*WORK ITEM*:
Would you please give every entry again exactly, without the pictures?

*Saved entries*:
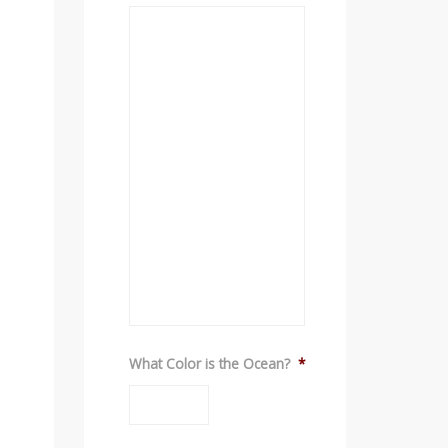
What Color is the Ocean?
*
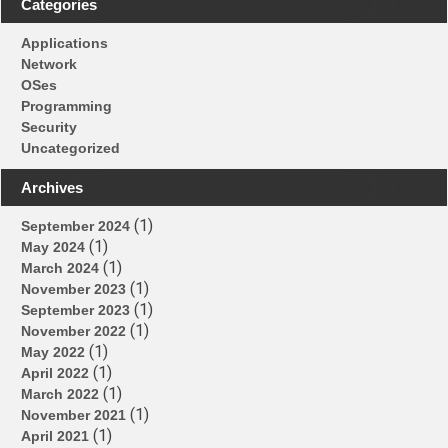
Categories
Applications
Network
OSes
Programming
Security
Uncategorized
Archives
(1)
September 2024
(1)
May 2024
(1)
March 2024
(1)
November 2023
(1)
September 2023
(1)
November 2022
(1)
May 2022
(1)
April 2022
(1)
March 2022
(1)
November 2021
(1)
April 2021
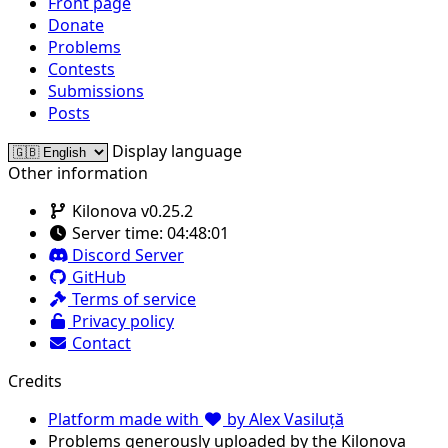
Front page
Donate
Problems
Contests
Submissions
Posts
Display language
Other information
Kilonova v0.25.2
Server time:
04:48:01
Discord Server
GitHub
Terms of service
Privacy policy
Contact
Credits
Platform made with
by Alex Vasiluță
Problems generously uploaded by the Kilonova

*WRITTEN ANSWER*:
What Color is the Ocean?
*
Categories
Applications
Network
OSes
Programming
Security
Uncategorized
Archives
(1)
September 2024
(1)
May 2024
(1)
March 2024
(1)
November 2023
(1)
September 2023
(1)
November 2022
(1)
May 2022
(1)
April 2022
(1)
March 2022
(1)
November 2021
(1)
April 2021
Front page
Donate
Problems
Contests
Submissions
Posts
Display language
Other information
Kilonova v0.25.2
Server time:
04:48:01
Discord Server
GitHub
Terms of service
Privacy policy
Contact
Credits
Platform made with
by Alex Vasiluță
Problems generously uploaded by the Kilonova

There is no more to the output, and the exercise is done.